Qualitative researchers can engage in reflexivity through (1) jotting notes about participants’ comments and researcher’s thoughts during the interview, (2) memoing as soon as possible after an interview, and (3) developing and continually editing the researcher’s subjectivity statement. These processes are not separate from the data analysis process but embedded into it. Novice researchers can start immersing themselves in the process of reflexivity, asking themselves: “What do I know? How do I know what I know? What shapes and has shaped my perspective? With what voice do I share my perspective? What do I do with what I have found?” (Patton 2014, as cited in Marshall & Rossman, 2016, p. 118). These questions should be answered periodically throughout the research process. For those new to qualitative research, it may be helpful to engage in reflexivity through creative methods. For example, one can engage in reflexivity using art and creative approaches (McCaffrey & Edwards, 2015). Moreover, the interview transcription process can serve as an opportunity for being reflexive (Shelton & Flint, 2019). Qualitative researchers have many other processes at their disposal to engage in reflexivity. How one engages in reflexivity will depend on the connections we are seeking to make, the research study, and the researcher’s level of awareness. Ultimately, how a researcher engages in reflexivity should add to the meaning made of the data, participants, documents, and observations that inform the research question.
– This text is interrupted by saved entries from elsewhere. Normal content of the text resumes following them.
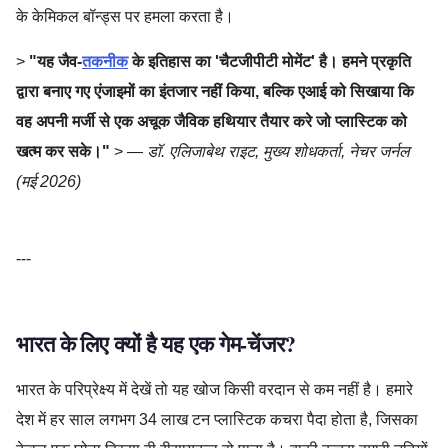
के केमिकल बॉन्ड्स पर हमला करता है।
>
"यह जैव-
तकनीक
के इतिहास का 'चैटजीपीटी मोमेंट' है। हमने प्रकृति
द्वारा बनाए गए एंजाइमों का इंतजार नहीं किया, बल्कि एआई को सिखाया कि
वह अपनी मर्जी से एक अचूक जैविक हथियार तैयार करे जो प्लास्टिक को
खत्म कर सके।"
> —
डॉ. एलिजाबेथ राइट, मुख्य शोधकर्ता, नेचर जर्नल
(मई 2026)
AIBiotech,GreenTech,PlasticPollution,ScienceNews,Super
---
भारत के लिए क्यों है यह एक गेम-चेंजर?
भारत के परिप्रेक्ष्य में देखें तो यह खोज किसी वरदान से कम नहीं है। हमारे
देश में हर साल लगभग 34 लाख टन प्लास्टिक कचरा पैदा होता है, जिसका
Reflexivity opens the doors to new possibilities, theorizations, understandings, and meanings. By being reflexive, qualitative researchers can better understand themselves as individuals and as social scientists. Reflexivity is a tool for methodologically sound research that includes the researcher as part of the construction of meaning.
Creswell, J. W., & Poth, C. N. (2018). Qualitative inquiry & research design: Choosing among five approaches (4th ed.). SAGE.
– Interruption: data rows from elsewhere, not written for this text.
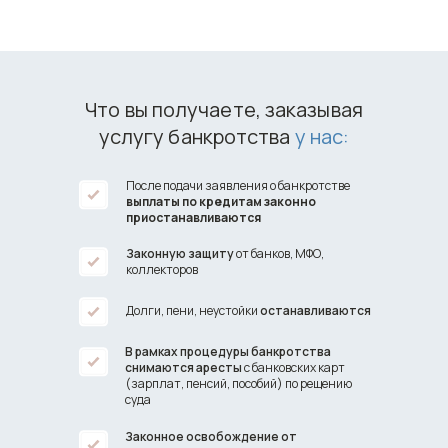
представляя ваши интересы на каждом этапе
/
Итоговый результат
Мы обеспечим успешное завершение
процедуры банкротства физ. лица
Что вы получаете, заказывая
Вы сможете начать новую финансовую жизнь
услугу банкротства
у нас:
После подачи заявления о банкротстве
выплаты по кредитам законно
приостанавливаются
Рассчитайте цену
списания долгов
Законную защиту
от банков, МФО,
коллекторов
Долги, пени, неустойки
останавливаются
В рамках процедуры банкротства
снимаются аресты
с банковских карт
(зарплат, пенсий, пособий) по рещению
суда
Законное освобождение от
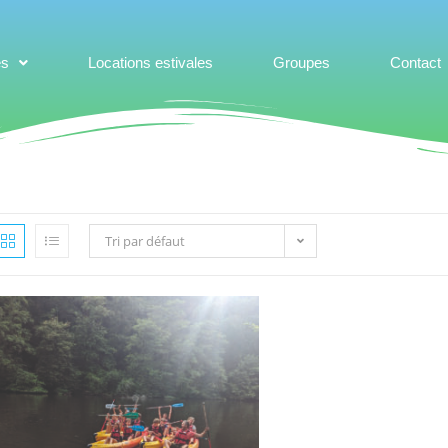
es
Locations estivales
Groupes
Contact
Tri par défaut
Marshall, C., & Rossman, G. B. (2016). Designing qualitative research (6th ed.). SAGE.
McCaffrey, T., & Edwards, J. (2015). Meeting art with art: Arts-based methods enhance researcher reflexivity in research with mental health service users. Journal of Music Therapy, 52(4), 515–532. https://doi.org/10.1093/jmt/thv016
Merriam, S. B., & Tisdell, E. J. (2016). Qualitative research: A guide to design and implementation (4th ed.). Jossey-Bass.
Roulston, K. (2010). Reflective interviewing: A guide to theory & practice. SAGE.
Shelton, S. A., & Flint, M. A. (2019). The value of transcription in encouraging researcher reflexivity. SAGE Research Methods Case Studies. https://www.doi.org/10.4135/9781526477705
Smith, J. A., Flowers, P., & Larkin, M. (2009). Interpretive phenomenological analysis: Theory, method and research. SAGE.
Swaminathan, R., & Mulvihill, T. M. (2018). Teaching qualitative research: Strategies for engaging emerging scholars. Guilford Press.